Formulation

We start from the failure of fixed-step MDP abstractions under mixed time scales, move to controlled diffusions and instantaneous advantage-rate signals, and then replace discrete backups by a Hamiltonian value flow.

Move from fixed-step MDPs to controlled diffusions, replaces the degenerate small-step $Q$-function with the instantaneous signal $q_V(x,a)$, and updates the value function through a Hamiltonian flow rather than a discrete-time max backup.

From fixed-step MDPs to controlled diffusions

The starting point is the usual discrete-time Markov decision process with step size $\Delta$:

X_{t+\Delta}^{\Delta}=X_t^{\Delta}+f^{\Delta}(X_t^{\Delta},a_t), \qquad a_t\sim \pi_{\alpha}(\cdot\mid X_t^{\Delta}).

When the increment is approximately linear in $\Delta$, the small-step limit becomes an ODE after averaging over randomized actions.
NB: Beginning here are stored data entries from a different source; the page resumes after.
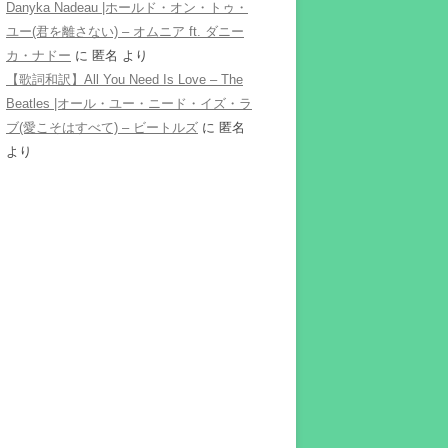
Danyka Nadeau |ホールド・オン・トゥ・
ユー(君を離さない) – オムニア ft. ダニー
カ・ナドー
に
匿名
より
【歌詞和訳】All You Need Is Love – The
Beatles |オール・ユー・ニード・イズ・ラ
ブ(愛こそはすべて) – ビートルズ
に
匿名
より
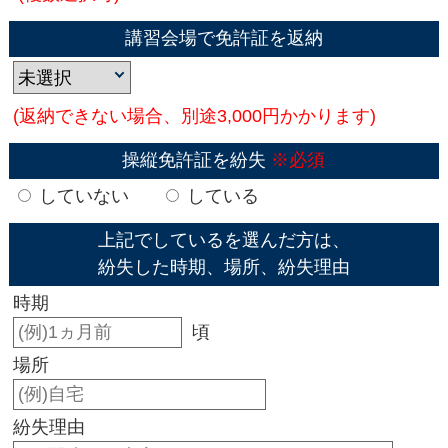
講習会場で免許証を返納
(返納できない場合、別途3,000円かかります)
操縦免許証を紛失
※必須
していない
している
上記でしているを選んだ方は、
紛失した時期、場所、紛失理由
時期
頃
場所
紛失理由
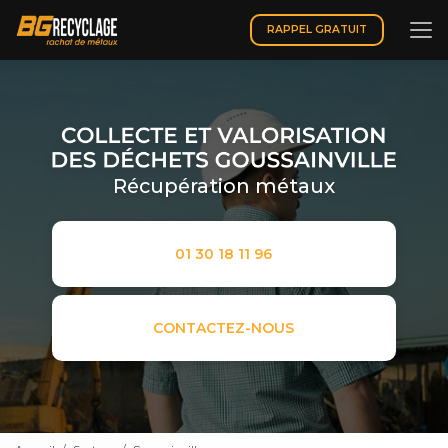
Aller
au
RAPPEL GRATUIT
contenu
principal
Récupération métaux
01 30 18 11 96
CONTACTEZ-NOUS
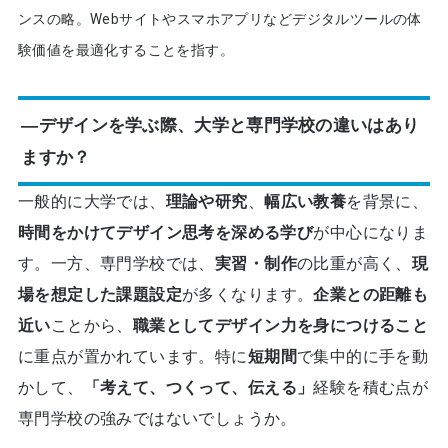
ンスの略。Webサイトやスマホアプリなどデジタルツールの体
験価値を最適化することを指す。
―デザインを学ぶ際、大学と専門学校の違いはあり
ますか？
一般的に大学では、
理論や研究
、
幅広い教養
を背景に、
時間をかけてデザイン思考を深める学び
が中心になりま
す。一方、専門学校では、
実習・制作
の比重が高く、
現
場を想定した課題設定
が多くなります。
企業との距離も
近い
ことから、
職業としてデザイン力を身につけること
に重点が置かれています。特に
短期間
で集中的に手を動
かして、
「考えて、つくって、伝える」
経験を積む点が
専門学校の強みではないでしょうか。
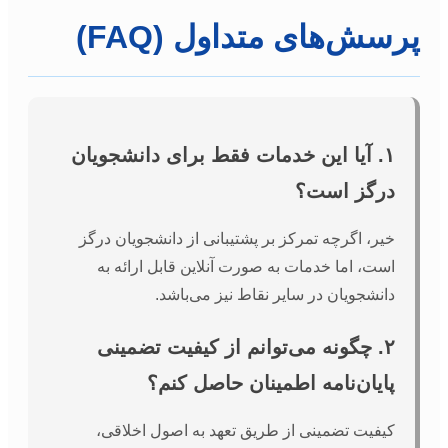
پرسش‌های متداول (FAQ)
۱. آیا این خدمات فقط برای دانشجویان
درگز است؟
خیر، اگرچه تمرکز بر پشتیبانی از دانشجویان درگز
است، اما خدمات به صورت آنلاین قابل ارائه به
دانشجویان در سایر نقاط نیز می‌باشد.
۲. چگونه می‌توانم از کیفیت تضمینی
پایان‌نامه اطمینان حاصل کنم؟
کیفیت تضمینی از طریق تعهد به اصول اخلاقی،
If one also adds mean-zero perturbations with variance of order $\Delta$, the accumulated fluctuations converge to Brownian motion and the limit becomes an Itô diffusion. This leads to the controlled SDE used throughout the work:

dX_t=b(X_t,a_t)\,dt+\sigma(X_t,a_t)\,dW_t, \qquad X_0\sim \mu.

Under a Markov feedback policy $a_t\sim\pi(\cdot\mid X_t)$, the entropy-regularized objective is

V^{(\alpha)}(x;\pi)=\mathbb{E}\!\left[\int_0^\infty e^{-\beta t}\bigl(r(X_t,a_t)-\alpha\log \pi(a_t\mid X_t)\bigr)dt\,\middle|\,X_0=x\right].

This stochastic-control viewpoint is the right setting when trajectories mix very short and much longer holding intervals, because the learning problem should depend on the underlying continuous-time system, not on a single arbitrary discretization.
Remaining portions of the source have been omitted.